Yavuz is pleased to participate in the inaugural edition of Tokyo Gendai with a group presentation by critically-acclaimed artists from the Asia-Pacific region — Isabel and Alfredo Aquilizan, Karen Black, Saskia Pintelon, Caroline Rothwell and Pinaree Sanpitak. Our presentation features important historical and newly commissioned works in the form of drawing, painting and sculpture.
Filipino/Australian artist-duo Isabel and Alfredo Aquilizan will showcase a work from their iconic “Left Wing Project” series with a wing-like sculpture of hand-forged sickles fabricated in collaboration with their local blacksmithing community in Magdalena, Philippines. The ongoing series reflects the complex social realities facing agrarian communities and draw reference to countries with leftist political histories.
Debuting with Yavuz Gallery in Tokyo is Australian artist Karen Black, with newly commissioned paintings that teeter between figuration and abstraction. Infused with its often dystopian subject, the painted canvas becomes politicised with events and incidents that subvert their material status. The visceral application of paint is equally evocative of the mythology and symbolism Black utilises.
Sri Lanka based, Belgian artist Saskia Pintelon presents boldly layered paintings and collages that are characteristically figurative, yet very personal. Inspired by local and universal issues, the works encompass observations of war, politics, humour and pathos. Pintelon has exhibited with the Gallery in several solo exhibitions since 2010, showcasing her signature mixed-media collages that provide a kaleidoscope of the physical and the emotional in her characteristic tongue-in-cheek approach as she subtracts, extracts and adds to give us a glimpse into what makes us really human.
Australian multidisciplinary artist, Caroline Rothwell mines the subset of the natural environment and art, through the creation of hybrid flora and fauna sculptures, paintings, and animated film, that question humanity’s current position in the world. For her work in Tokyo, Rothwell draws on archival and natural history imagery and references current infrastructure from contemporary urban spaces.
Renowned Thai artist Pinaree Sanpitak, will present a series of miniature sculptures that are hand-fabricated using torn stacks of natural Mulberry paper shaped into a ‘Breast Stupa’ alongside two paintings that draw upon her lived experiences as a woman.
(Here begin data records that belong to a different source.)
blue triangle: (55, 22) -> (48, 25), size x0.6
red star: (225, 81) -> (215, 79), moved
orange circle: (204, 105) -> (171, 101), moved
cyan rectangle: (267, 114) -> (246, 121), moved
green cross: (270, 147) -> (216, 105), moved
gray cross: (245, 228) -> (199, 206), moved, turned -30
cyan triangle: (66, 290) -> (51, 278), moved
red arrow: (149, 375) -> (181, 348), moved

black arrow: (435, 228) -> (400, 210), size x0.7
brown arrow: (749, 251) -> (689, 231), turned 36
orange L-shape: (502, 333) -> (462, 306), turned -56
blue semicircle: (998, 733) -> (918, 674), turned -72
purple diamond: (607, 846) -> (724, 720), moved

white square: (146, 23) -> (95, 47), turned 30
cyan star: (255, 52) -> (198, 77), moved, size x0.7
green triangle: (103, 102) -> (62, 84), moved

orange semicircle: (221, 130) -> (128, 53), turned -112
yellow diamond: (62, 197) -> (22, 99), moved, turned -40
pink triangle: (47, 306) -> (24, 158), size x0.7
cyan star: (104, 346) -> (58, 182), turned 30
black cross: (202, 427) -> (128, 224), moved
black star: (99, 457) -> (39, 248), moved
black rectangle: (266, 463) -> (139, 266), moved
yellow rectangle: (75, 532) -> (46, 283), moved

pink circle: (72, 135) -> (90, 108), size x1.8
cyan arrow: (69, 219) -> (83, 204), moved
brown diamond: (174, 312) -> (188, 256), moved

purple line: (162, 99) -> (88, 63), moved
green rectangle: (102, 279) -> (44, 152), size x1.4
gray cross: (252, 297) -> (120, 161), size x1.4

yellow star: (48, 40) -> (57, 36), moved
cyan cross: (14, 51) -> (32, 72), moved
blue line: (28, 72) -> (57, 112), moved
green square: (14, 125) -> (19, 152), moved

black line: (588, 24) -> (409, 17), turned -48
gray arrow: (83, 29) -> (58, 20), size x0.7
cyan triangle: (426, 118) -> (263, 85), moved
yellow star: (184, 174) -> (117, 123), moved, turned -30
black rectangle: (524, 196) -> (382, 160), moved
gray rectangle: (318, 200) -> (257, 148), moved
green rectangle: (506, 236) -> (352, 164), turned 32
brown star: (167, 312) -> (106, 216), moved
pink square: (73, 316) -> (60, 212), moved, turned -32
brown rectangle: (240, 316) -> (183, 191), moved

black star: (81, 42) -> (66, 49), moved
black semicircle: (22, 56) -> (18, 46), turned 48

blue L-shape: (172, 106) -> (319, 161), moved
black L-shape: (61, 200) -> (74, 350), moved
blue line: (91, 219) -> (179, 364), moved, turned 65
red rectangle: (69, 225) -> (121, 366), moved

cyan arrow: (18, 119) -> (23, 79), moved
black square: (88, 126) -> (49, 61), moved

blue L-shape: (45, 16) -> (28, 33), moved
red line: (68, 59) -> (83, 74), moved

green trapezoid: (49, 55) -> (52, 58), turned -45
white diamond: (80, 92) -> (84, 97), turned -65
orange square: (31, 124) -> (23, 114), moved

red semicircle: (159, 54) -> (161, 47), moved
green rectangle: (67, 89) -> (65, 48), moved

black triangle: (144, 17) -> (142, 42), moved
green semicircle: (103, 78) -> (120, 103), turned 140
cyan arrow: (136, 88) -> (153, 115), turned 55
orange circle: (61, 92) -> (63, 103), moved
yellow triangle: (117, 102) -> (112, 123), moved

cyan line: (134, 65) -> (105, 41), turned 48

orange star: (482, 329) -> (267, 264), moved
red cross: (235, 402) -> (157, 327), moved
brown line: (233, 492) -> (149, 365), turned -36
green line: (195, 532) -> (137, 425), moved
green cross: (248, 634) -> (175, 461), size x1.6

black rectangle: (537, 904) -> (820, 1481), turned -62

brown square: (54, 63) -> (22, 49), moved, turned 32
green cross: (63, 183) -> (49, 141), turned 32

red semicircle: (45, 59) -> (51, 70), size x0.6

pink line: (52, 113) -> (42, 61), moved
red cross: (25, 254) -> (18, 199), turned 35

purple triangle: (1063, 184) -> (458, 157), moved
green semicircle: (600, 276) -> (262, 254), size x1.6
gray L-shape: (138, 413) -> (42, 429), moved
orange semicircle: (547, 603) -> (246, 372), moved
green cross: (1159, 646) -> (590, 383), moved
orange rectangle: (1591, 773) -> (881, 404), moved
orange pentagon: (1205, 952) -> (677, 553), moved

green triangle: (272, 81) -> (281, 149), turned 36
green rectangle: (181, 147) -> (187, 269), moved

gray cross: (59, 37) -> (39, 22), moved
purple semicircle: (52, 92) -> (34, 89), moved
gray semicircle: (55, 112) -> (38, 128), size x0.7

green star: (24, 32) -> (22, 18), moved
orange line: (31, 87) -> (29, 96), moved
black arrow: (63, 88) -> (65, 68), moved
She is arguably Asia’s most established conceptual artists with an artistic practice that revolves around the human body and form as a vessel of experience and perception. Sanpitak’s sensorial inquiries also reveal a keen sensitivity towards a range of materials such as textiles, glass, ceramic and metal, informing her various approaches in collage, drawing, painting, printmaking, and sculpture.